Bolzplatzmäßige Naivität

Dieser stand diesmal schon relativ früh in der Rückrunde fest, das Ziel, eine "sorgenfreie Saison" zu spielen, wurde am Ende souverän erreicht. Und durch ihre offensive Spielweise gewann die Mannschaft von Trainer Markus Gisdol ihre Anhänger wieder zurück, der Zuschauerschnitt stieg um 750 Zuschauer im Durchschnitt pro Partie auf 26.900 an.
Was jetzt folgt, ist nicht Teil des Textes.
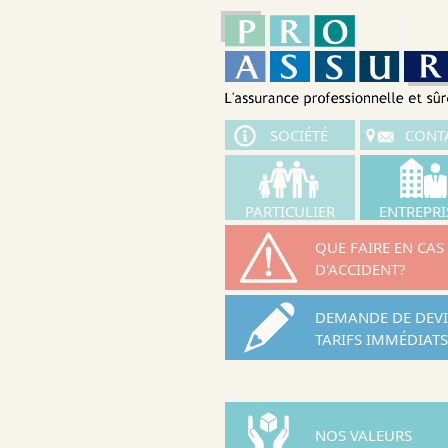
Aller au contenu principal
SOCIÉTÉ
CONT
PARTICULIER
ENTREPRI
QUE FAIRE EN CAS
D'ACCIDENT?
DEMANDE DE DEVI
TARIFS IMMÉDIATS
NOS VALEURS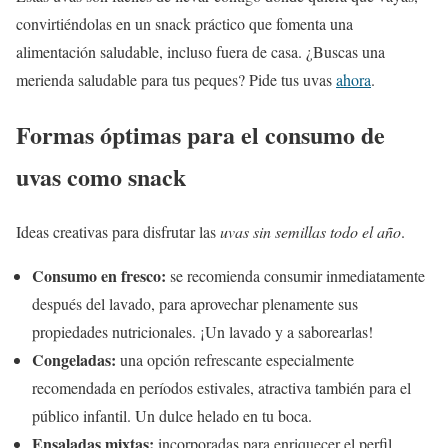
convirtiéndolas en un snack práctico que fomenta una
alimentación saludable, incluso fuera de casa. ¿Buscas una
merienda saludable para tus peques? Pide tus uvas
ahora
.
Formas óptimas para el consumo de
uvas como snack
Ideas creativas para disfrutar las
uvas sin semillas todo el año
.
Consumo en fresco:
se recomienda consumir inmediatamente
después del lavado, para aprovechar plenamente sus
propiedades nutricionales. ¡Un lavado y a saborearlas!
Congeladas:
una opción refrescante especialmente
recomendada en períodos estivales, atractiva también para el
público infantil. Un dulce helado en tu boca.
Ensaladas mixtas:
incorporadas para enriquecer el perfil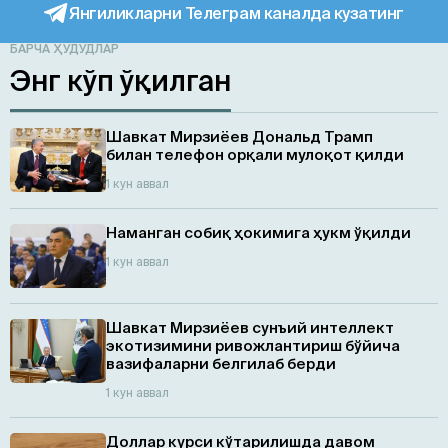
Янгиликларни Телеграм каналда кузатинг
БАРЧА ҲУДУДЛАР
Энг кўп ўқилган
Шавкат Мирзиёев Дональд Трамп
билан телефон орқали мулоқот қилди
1 кун аввал
Наманган собиқ ҳокимига ҳукм ўқилди
1 кун аввал
Шавкат Мирзиёев сунъий интеллект
экотизимини ривожлантириш бўйича
вазифаларни белгилаб берди
1 кун аввал
Доллар курси кўтарилишда давом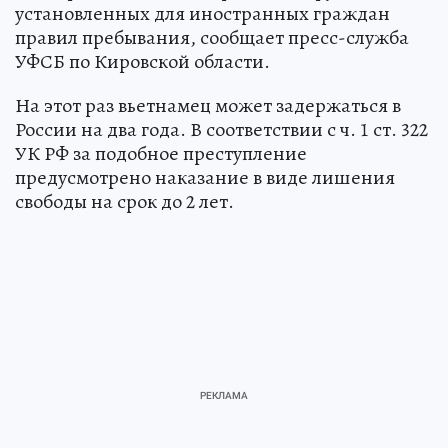
установленных для иностранных граждан
правил пребывания, сообщает пресс-служба
УФСБ по Кировской области.
На этот раз вьетнамец может задержаться в
России на два года. В соответствии с ч. 1 ст. 322
УК РФ за подобное преступление
предусмотрено наказание в виде лишения
свободы на срок до 2 лет.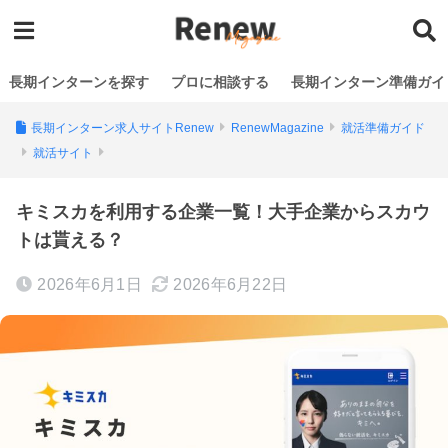
長期インターンを探す
プロに相談する
長期インターン準備ガイ
長期インターン求人サイトRenew
RenewMagazine
就活準備ガイド
就活サイト
キミスカを利用する企業一覧！大手企業からスカウ
トは貰える？
2026年6月1日
2026年6月22日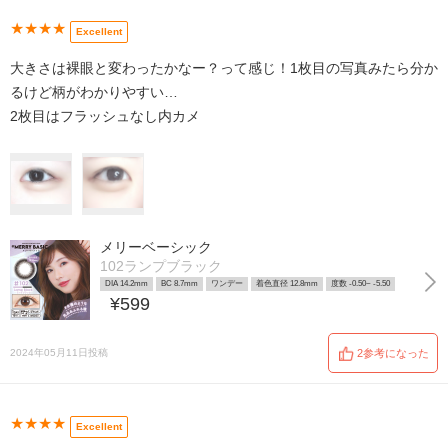
★★★★
Excellent
大きさは裸眼と変わったかなー？って感じ！1枚目の写真みたら分か
るけど柄がわかりやすい…
2枚目はフラッシュなし内カメ
メリーベーシック
102ランプブラック
DIA 14.2mm
BC 8.7mm
ワンデー
着色直径 12.8mm
度数 -0.50~ -5.50
¥599
2024年05月11日投稿
2参考になった
★★★★
Excellent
Trainer Gisdol nahm das erfreut zur Kenntnis und bilanzierte: "Die Mannschaft hat einen eigenen Charakter entwickelt, der viel mit Herzblut und Leidenschaft zu tun hat. Wir spielen mutigen Fußball. Soweit ich das beurteilen kann, ist das bei den Leuten gut angekommen." Das Wort "Spektakel" wurde immer wieder in Verbindung mit Spielen der TSG gebraucht, das kuriose Torverhältnis von 72:69 zeigt deutlich die Stärken und die Schwächen dieser jungen Mannschaft: Spielt die Mannschaft nach vorne mit großer Energie und viel Spielwitz, so verteidigt sie mitunter zu sorglos, und verliert Bälle zu leichtfertig im Spielaufbau.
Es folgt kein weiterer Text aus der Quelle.